Mitochondrial nicotinamide adenine dinucleotide reduced (NADH) oxidation links the tricarboxylic acid (TCA) cycle with methionine metabolism and nuclear DNA methylation

Mitochondrial function affects many aspects of cellular physiology, and, most recently, its role in epigenetics has been reported. Mechanistically, how mitochondrial function alters DNA methylation patterns in the nucleus remains ill defined. Using a cell culture model of induced mitochondrial DNA (mtDNA) depletion, in this study we show that progressive mitochondrial dysfunction leads to an early transcriptional and metabolic program centered on the metabolism of various amino acids, including those involved in the methionine cycle. We find that this program also increases DNA methylation, which occurs primarily in the genes that are differentially expressed. Maintenance of mitochondrial nicotinamide adenine dinucleotide reduced (NADH) oxidation in the context of mtDNA loss rescues methionine salvage and polyamine synthesis and prevents changes in DNA methylation and gene expression but does not affect serine/folate metabolism or transsulfuration. This work provides a novel mechanistic link between mitochondrial function and epigenetic regulation of gene expression that involves polyamine and methionine metabolism responding to changes in the tricarboxylic acid (TCA) cycle. Given the implications of these findings, future studies across different physiological contexts and in vivo are warranted.

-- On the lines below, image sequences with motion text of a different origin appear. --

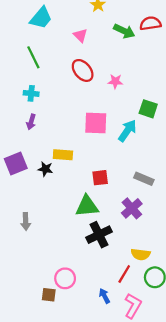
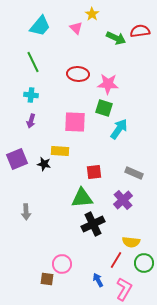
pink triangle: (80, 35) -> (76, 28), moved
red ellipse: (83, 70) -> (78, 74), turned -45
pink star: (115, 81) -> (108, 84), size x1.5
green square: (148, 109) -> (104, 108), moved
pink square: (96, 123) -> (75, 122), moved

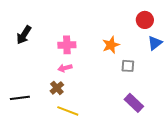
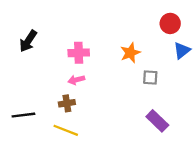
brown cross: (57, 88) -> (67, 103), turned 32
yellow line: (68, 111) -> (66, 130), moved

线粒体功能影响细胞生理学的诸多方面，近期更有研究揭示其在表观遗传学（epigenetics）中的作用。从机制层面而言，线粒体功能如何改变细胞核内的DNA甲基化模式仍未明确。本研究采用诱导型线粒体DNA（mtDNA）耗竭的细胞培养模型，证实进行性线粒体功能障碍会触发以多种氨基酸代谢为核心的早期转录与代谢程序，其中涵盖参与甲硫氨酸循环的氨基酸。研究发现，该程序同时会升高DNA甲基化水平，且甲基化主要发生在差异表达的基因中。在mtDNA耗竭的情况下维持还原型烟酰胺腺嘌呤二核苷酸（NADH）的氧化状态，可挽救甲硫氨酸补救途径与多胺合成，并阻止DNA甲基化与基因表达的改变，但不会影响丝氨酸/叶酸代谢及转硫途径。本研究揭示了线粒体功能与基因表达表观遗传调控之间的新型机制关联，该关联涉及响应三羧酸（TCA）循环变化的多胺与甲硫氨酸代谢。鉴于本研究结果的潜在意义，未来需在不同生理环境及体内模型中开展相关研究。